Now, let’s have a look at the options used when creating a custom metric object:

  • name – the name of the metric you can find in SPM’s user interface
  • aggregation – the aggregation type: ‘avg’, ‘sum’, ‘min’ or ‘max’ used in SPM’s aggregations server
  • filter1 – the SPM user interface provides two filter criteria; the value will be available in the UI as the first filter
  • filter2 – the filter value for the second filter field in SPM’s UI
  • interval – time in ms to call save() periodically. Defaults to no automatic call to save(). The save() function captures the metric and resets meters, histograms, counters or timers.
  • valueFilter – array of property names for calculated values. Only specified fields are sent to SPM (e.g. [‘count’, ‘min’, ‘max’].

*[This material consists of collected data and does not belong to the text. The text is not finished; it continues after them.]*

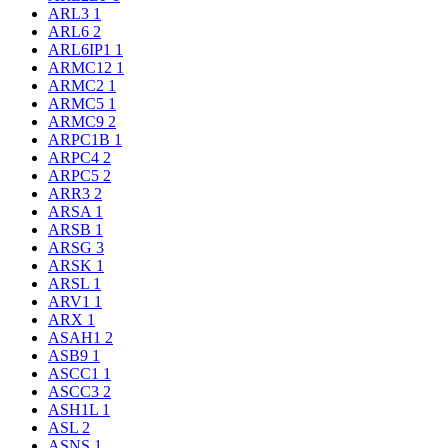
ARL3
1
ARL6
2
ARL6IP1
1
ARMC12
1
ARMC2
1
ARMC5
1
ARMC9
2
ARPC1B
1
ARPC4
2
ARPC5
2
ARR3
2
ARSA
1
ARSB
1
ARSG
3
ARSK
1
ARSL
1
ARV1
1
ARX
1
ASAH1
2
ASB9
1
ASCC1
1
ASCC3
2
ASH1L
1
ASL
2
ASNS
1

Additional measurement functions are available to extend the custom metric object automatically with additional calculated properties:

  • Meter – measure rates and provide the following calculated properties:
    • mean: the average rate since the meter was started
    • count: the total of all values added to the meter
    • currentRate: the rate of the meter since the meter was started
    • 1MinuteRate: the rate of the meter biased toward the last 1 minute
    • 5MinuteRate: the rate of the meter biased toward the last 5 minutes
    • 15MinuteRate: the rate of the meter biased toward the last 15 minutes
  • Histogram – build percentile, min, max, & sum aggregations over time
    • min: the lowest observed value
    • max: the highest observed value
    • sum: the sum of all observed values
    • variance: the variance of all observed values
    • mean: the average of all observed values
    • stddev: the stddev of all observed values
    • count: the number of observed values
    • median: 50% of all values in the reservoir are at or below this value.
    • p75: see median, 75% percentile
    • p95: see median, 95% percentile
    • p99: see median, 99% percentile
    • p999: see median, 99.9% percentile
  • Timer – measures time and captures rates in an internal meter and histogram

If this is more than you actually need, we recommend selecting only the relevant properties (using the ‘valueFilter’ option). Please note that Custom Metrics are aggregated by the specified aggregation type (‘avg’, ‘sum’, ‘min’, ‘max’).  Moreover, the aggregation type for each property can be defined – for further details please check the package documentation.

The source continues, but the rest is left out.